Le evidenze sull'efficacia dei farmaci nel DMDD sono ancora deboli. La terapia farmacologica è generalmente determinata dalla tipologia di sintomi presentati dal bambino.

  • Antidepressivi: Talvolta utilizzati per trattare l'irritabilità e la tristezza quando il DMDD si presenta da solo.
  • Antipsicotici atipici: Come il risperidone, possono essere consigliati per chi presenta gravi scatti di rabbia e aggressività.
  • Litio: Non ha mostrato di essere migliore del placebo nella gestione dei sintomi del DMDD, nonostante la sua efficacia nel disturbo bipolare.

È importante notare che sia gli antidepressivi che gli antipsicotici possono avere effetti collaterali significativi nei bambini. La farmacoterapia dovrebbe essere sempre prescritta e monitorata da professionisti qualificati.

diagramma dei trattamenti per disturbi comportamentali

Il Ruolo dei Genitori e del Contesto

È essenziale che i genitori comprendano che il "comportamento scorretto" è spesso la manifestazione dell'incapacità del bambino di affrontare le proprie emozioni. Capricci e crisi frequenti indicano che il bambino non ha ancora imparato a gestire le emozioni che lo invadono.

La testimonianza della madre di Daniele evidenzia l'importanza di non auto-colpevolizzarsi eccessivamente.

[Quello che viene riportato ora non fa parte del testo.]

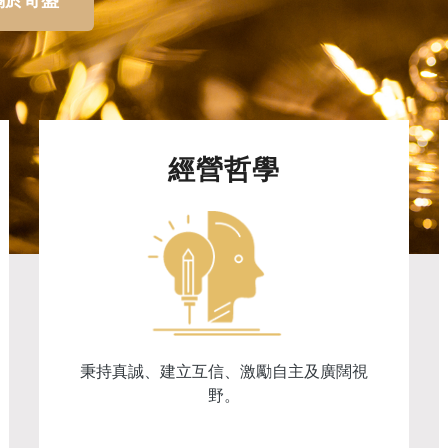
經營哲學
秉持真誠、建立互信、激勵自主及廣闊視
野。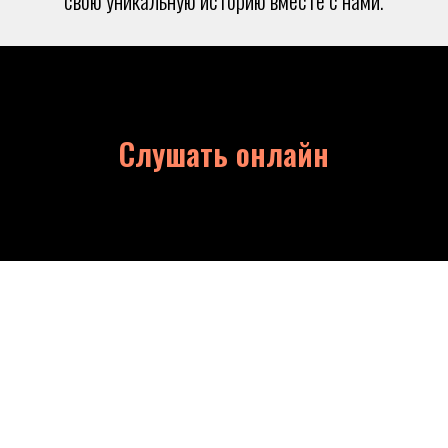
свою уникальную историю вместе с нами.
Слушать онлайн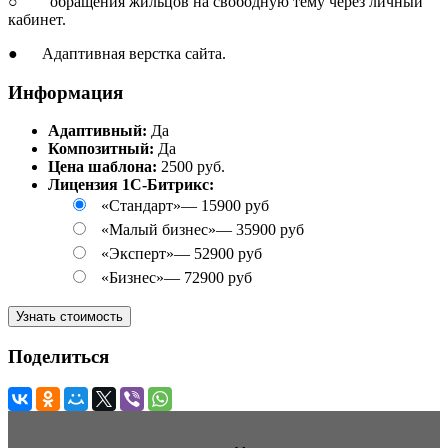
○ обращения жильцов на свободную тему через личный
кабинет.
● Адаптивная верстка сайта.
Информация
Адаптивный:
Да
Композитный:
Да
Цена шаблона:
2500 руб.
Лицензия 1С-Битрикс:
«Стандарт»
—
15900 руб
«Малый бизнес»
—
35900 руб
«Эксперт»
—
52900 руб
«Бизнес»
—
72900 руб
Узнать стоимость
Поделиться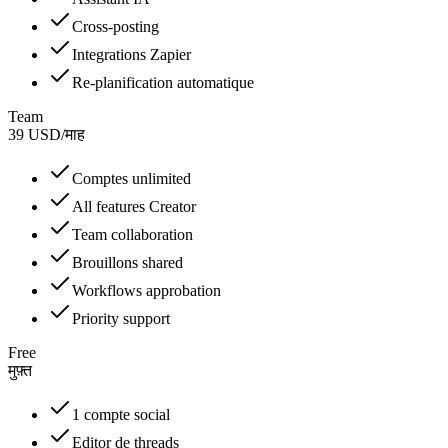
Cross-posting
Integrations Zapier
Re-planification automatique
Team
39
USD
/
माह
Comptes unlimited
All features Creator
Team collaboration
Brouillons shared
Workflows approbation
Priority support
Free
मुफ़्त
1 compte social
Editor de threads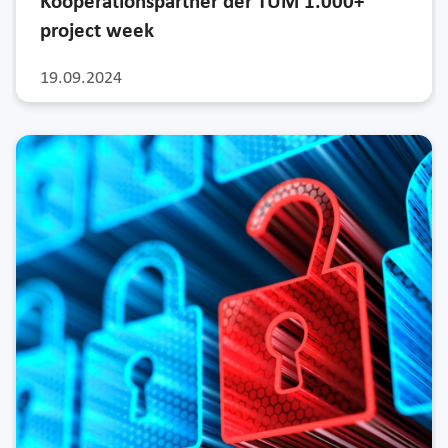
Kooperationspartner der TUM 1.000+
project week
19.09.2024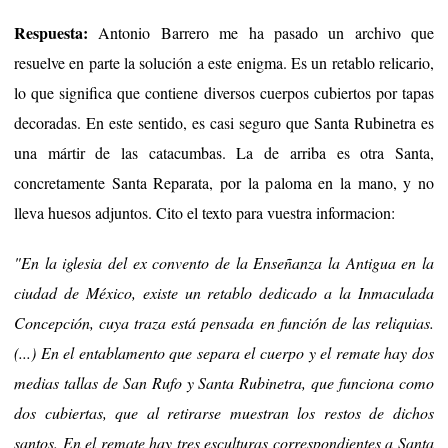
Respuesta:
Antonio Barrero me ha pasado un archivo que
resuelve en parte la solución a este enigma. Es un retablo relicario,
lo que significa que contiene diversos cuerpos cubiertos por tapas
decoradas. En este sentido, es casi seguro que Santa Rubinetra es
una mártir de las catacumbas. La de arriba es otra Santa,
concretamente Santa Reparata, por la paloma en la mano, y no
lleva huesos adjuntos. Cito el texto para vuestra informacion:
"En la iglesia del ex convento de la Enseñanza la Antigua en la
ciudad de México, existe un retablo dedicado a la Inmaculada
Concepción, cuya traza está pensada en función de las reliquias.
(...) En el entablamento que separa el cuerpo y el remate hay dos
medias tallas de San Rufo y Santa Rubinetra, que funciona como
dos cubiertas, que al retirarse muestran los restos de dichos
santos. En el remate hay tres esculturas correspondientes a Santa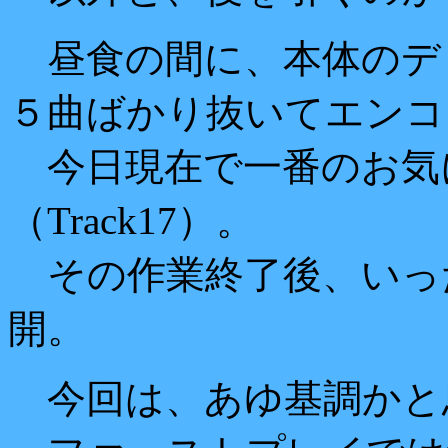
昼食の間に、本体のデ
５曲ばかり抜いてエンコ
今日現在で一番のお気
（Track17）。
その作業終了後、いっ
開。
今回は、あゆ基調かと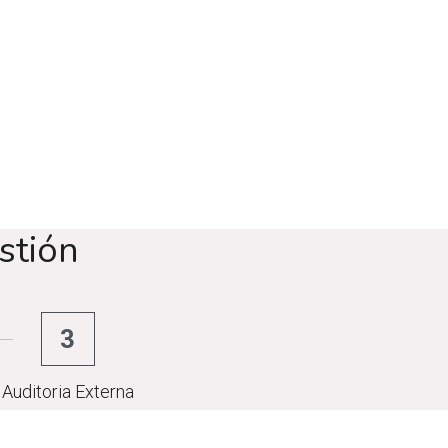
stión
3
Auditoria Externa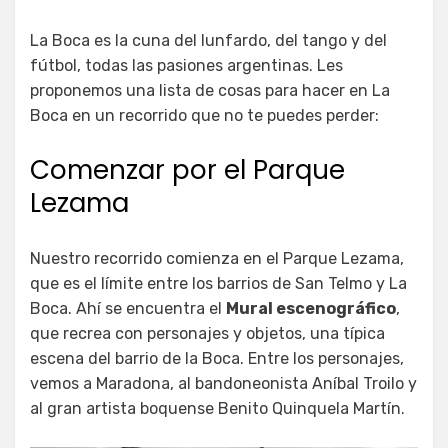
La Boca es la cuna del lunfardo, del tango y del
fútbol, todas las pasiones argentinas. Les
proponemos una lista de cosas para hacer en La
Boca en un recorrido que no te puedes perder:
Comenzar por el Parque
Lezama
Nuestro recorrido comienza en el Parque Lezama,
que es el límite entre los barrios de San Telmo y La
Boca. Ahí se encuentra el
Mural escenográfico
,
que recrea con personajes y objetos, una típica
escena del barrio de la Boca. Entre los personajes,
vemos a Maradona, al bandoneonista Aníbal Troilo y
al gran artista boquense Benito Quinquela Martín.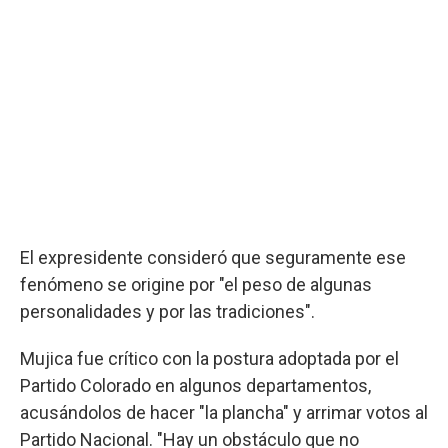
El expresidente consideró que seguramente ese
fenómeno se origine por "el peso de algunas
personalidades y por las tradiciones".
Mujica fue crítico con la postura adoptada por el
Partido Colorado en algunos departamentos,
acusándolos de hacer "la plancha" y arrimar votos al
Partido Nacional. "Hay un obstáculo que no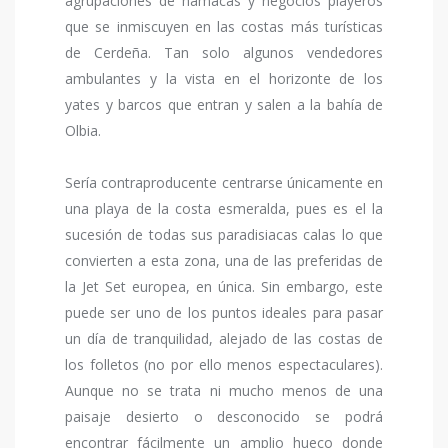
agrupaciones de hamacas y negocios playeros
que se inmiscuyen en las costas más turísticas
de Cerdeña. Tan solo algunos vendedores
ambulantes y la vista en el horizonte de los
yates y barcos que entran y salen a la bahía de
Olbia.
Sería contraproducente centrarse únicamente en
una playa de la costa esmeralda, pues es el la
sucesión de todas sus paradisiacas calas lo que
convierten a esta zona, una de las preferidas de
la Jet Set europea, en única. Sin embargo, este
puede ser uno de los puntos ideales para pasar
un día de tranquilidad, alejado de las costas de
los folletos (no por ello menos espectaculares).
Aunque no se trata ni mucho menos de una
paisaje desierto o desconocido se podrá
encontrar fácilmente un amplio hueco donde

Spesso, la causa dei problemi comportamentali è legata a un insieme di fattori: la personalità del bambino, le circostanze immediate e le normali fasi di sviluppo. Tuttavia, se i comportamenti sono persistenti e compromettono la vita quotidiana, è consigliabile rivolgersi a uno specialista.

La collaborazione tra famiglia, scuola e professionisti della salute mentale è fondamentale per il successo di qualsiasi intervento. Offrire al bambino uno spazio in cui sentirsi ascoltato e compreso, senza etichettarlo, è il primo passo verso il recupero.

Presso strutture come il poliambulatorio dell'Ospedale Maria Luigia, è presente un servizio di neuropsichiatria infantile dedicato a tutte le problematiche che possono interessare l'età dello sviluppo, con un team di professionisti pronti a supportare bambini e famiglie. L'obiettivo è costruire percorsi altamente personalizzati che prendano in cura il bambino affetto da queste complesse sfide emotive e comportamentali.

Conclusioni Parziali e Prospettive Future

Il Disturbo da Disregolazione dell'Umore Dirompente e il Disturbo Oppositivo Provocatorio rappresentano sfide significative per bambini, famiglie e operatori sanitari. La comprensione approfondita di queste condizioni, attraverso una diagnosi accurata e l'implementazione di strategie di intervento personalizzate, è cruciale. La ricerca continua a esplorare le cause neurobiologiche e i trattamenti più efficaci, con un'enfasi crescente sugli approcci psicosociali e sulla collaborazione tra tutti gli attori coinvolti nella vita del bambino.